**WHAT YOU ARE ASKED TO DO:**
Locate the word "noix" in the data below, then copy every line that holds it.

== PROVIDED MATERIAL ==

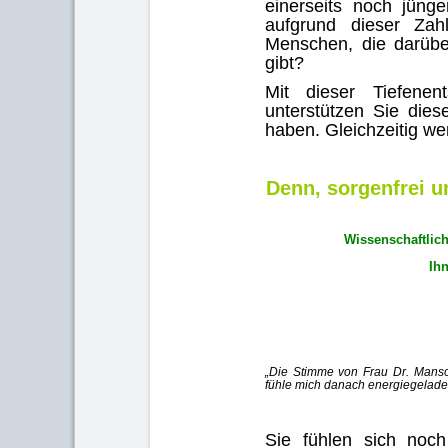
einerseits noch jünge
aufgrund dieser Zah
Menschen, die darübe
gibt?
Mit dieser Tiefene
unterstützen Sie die
haben. Gleichzeitig we
Denn, sorgenfrei u
Wissenschaftlic
Ih
„Die Stimme von Frau Dr. Mansou
fühle mich danach energiegeladen 
Sie fühlen sich noch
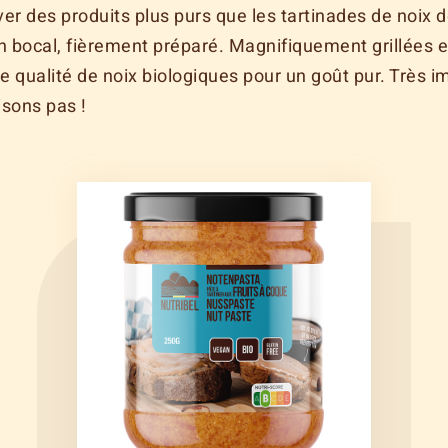
ouver des produits plus purs que les tartinades de noix 
 bocal, fièrement préparé. Magnifiquement grillées e
 qualité de noix biologiques pour un goût pur. Très im
aisons pas !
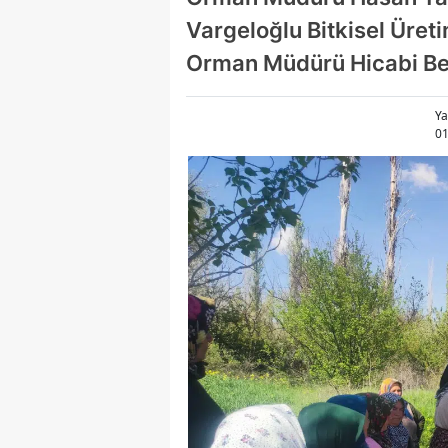
Vargeloğlu Bitkisel Üret
Orman Müdürü Hicabi Ber
Ya
01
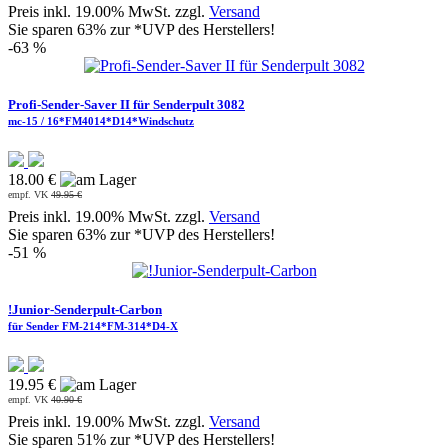
Preis inkl. 19.00% MwSt. zzgl.
Versand
Sie sparen 63% zur *UVP des Herstellers!
-63 %
Profi-Sender-Saver II für Senderpult 3082
mc-15 / 16*FM4014*D14*Windschutz
18.00 €
empf. VK
49.95 €
Preis inkl. 19.00% MwSt. zzgl.
Versand
Sie sparen 63% zur *UVP des Herstellers!
-51 %
!Junior-Senderpult-Carbon
für Sender FM-214*FM-314*D4-X
19.95 €
empf. VK
40.90 €
Preis inkl. 19.00% MwSt. zzgl.
Versand
Sie sparen 51% zur *UVP des Herstellers!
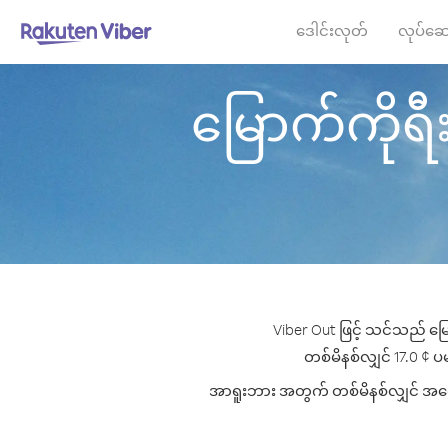
ဒေါင်းလုတ်
လုပ်ဆေ
မြောက်ကိုရီး
Viber Out ဖြင့် သင်သည် မြ
တစ်မိနစ်လျှင် 17.0 ¢ ပမ
အာရူးဘား အတွက် တစ်မိနစ်လျှင် အကောင်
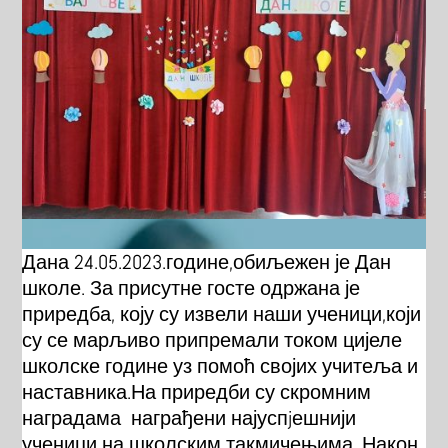
Дана 24.05.2023.године,обиљежен је Дан
школе. За присутне госте одржана је
приредба, коју су извели наши ученици,који
су се марљиво припремали током цијеле
школске године уз помоћ својих учитеља и
наставника.На приредби су скромним
наградама награђени најуспjешнији
ученици на школским такмичењима. Након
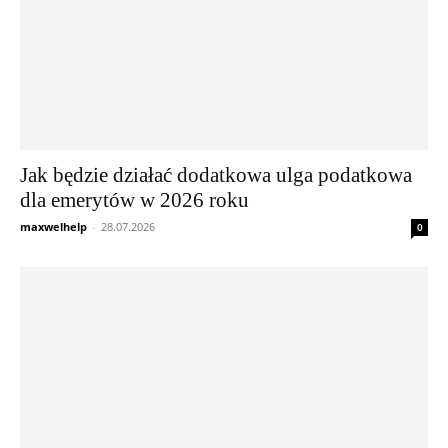
Jak będzie działać dodatkowa ulga podatkowa
dla emerytów w 2026 roku
maxwelhelp
-
28.07.2026
0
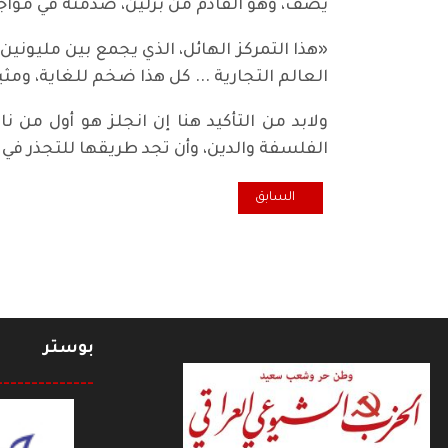
يصف، وهو القادم من برلين، صدمته في مواج
«هذا التمركز الهائل، الذي يجمع بين مليو
العالم التجارية ... كل هذا ضخم للغاية، وم
ولابد من التأكيد هنا إن انجلز هو أول من ن
الفلسفة والدين، وأن تجد طريقها للتجذر في ه
المقال السابق: فلاسفة ومفكرون.. بلانكي (لوي أوغست) (1805 – 881
السابق
بوستر
--------------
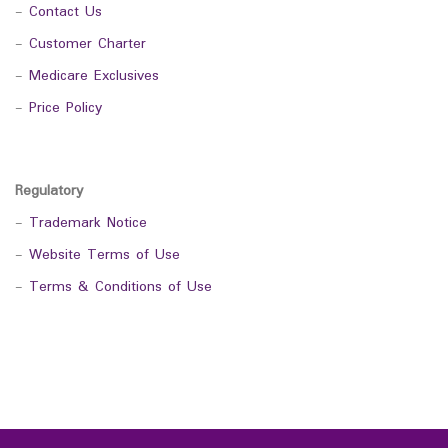
-
Contact Us
-
Customer Charter
-
Medicare Exclusives
-
Price Policy
Regulatory
-
Trademark Notice
-
Website Terms of Use
-
Terms & Conditions of Use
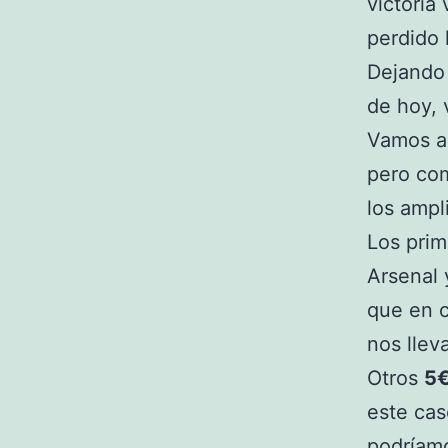
victoria
perdido 
Dejando 
de hoy, 
Vamos a 
pero com
los ampl
Los pri
Arsenal 
que en 
nos llev
Otros
5
este cas
podríam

===

**REPLY TO THE EXERCISE:**
ouver des produits plus purs que les tartinades de noix 
 qualité de noix biologiques pour un goût pur. Très im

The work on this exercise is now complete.